Nov. 18, 2018
One year ago, it was my first night as a mama and tonight I sit in your darkened room as you take heavy sugar-coated breaths stuffed full from two delicious first birthday cupcakes. Memories of that night in the hospital cause me to both wish I was back in that moment and give thanks that I am here a year later instead.
During your first days spent coccooned in our postpartum room, time stood still. I remember feeling complete peace in that place, our small family changing from two to three before my eyes with nothing to do but be present to the new little person I had brought into this world. I remember looking out dark hospital windows at lit rooms across the way and felt that I was in a sanctuary. I didn’t move from that hallowed ground for three and a half days as we discovered you, held you in our arms, learned to change, bathe and feed you, becoming parents in a matter of moments. I spent those days and the next six weeks tucked away in the sacredness of your new life and my heart swells with the memories of your tiny beginnings.
I would love to go back and sit for even one moment again with you as a little infant, yet at the same time I am glad to be here, on the night of your first birthday, belly full of cake, house full of friends and family, mind full of memories and heart full to the brim with some of the deepest love I have ever felt.

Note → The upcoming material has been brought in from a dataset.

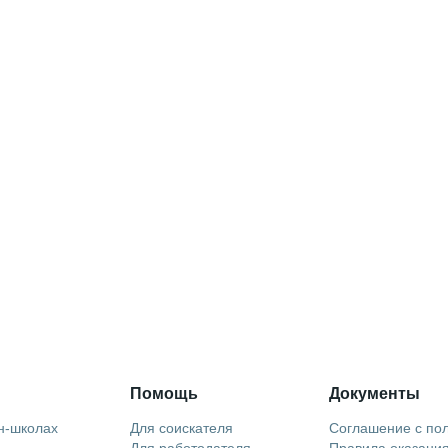
Помощь
Документы
н-школах
Для соискателя
Соглашение с по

As I look over the last year, I see the hard moments too. The late nights, struggle to breastfeed, fussy evenings, smashing of a bag of diapers in the driveway, heading back to work earlier than I wanted, complete exhaustion, unpredictable hormones, the shedding of many tears.
However, when I peer into your bright blue eyes, I am overtaken with my immense connection to this little person I have spent the last year discovering. It’s why I would love to go back and yet would never want to. In these 365 days, I have begun to discover you and I am overwhelmed by love for who I am finding, the silly and serious, tender and adventurous, strong and determined, joyful and curious little soul. A year of moments and memories, a year of you.
I would never want to go back to a place where I knew you less, because to know you and continue to get to know is one of my life’s greatest gifts. I am so thrilled to be your mama. Happy First Birthday my little Broden Bear!
Nov. 29, 2018
Two weeks have passed since your first birthday and just yesterday you took your first real steps. Your daddy and I have been trying to get you to walk for weeks, propping you up, our hands under your tiny armpits and releasing you to walk a few steps before you finally lunge forward into our arms. But yesterday was different. This time you turned away from the couch and toddled a few steps all on your own before collapsing into my arms.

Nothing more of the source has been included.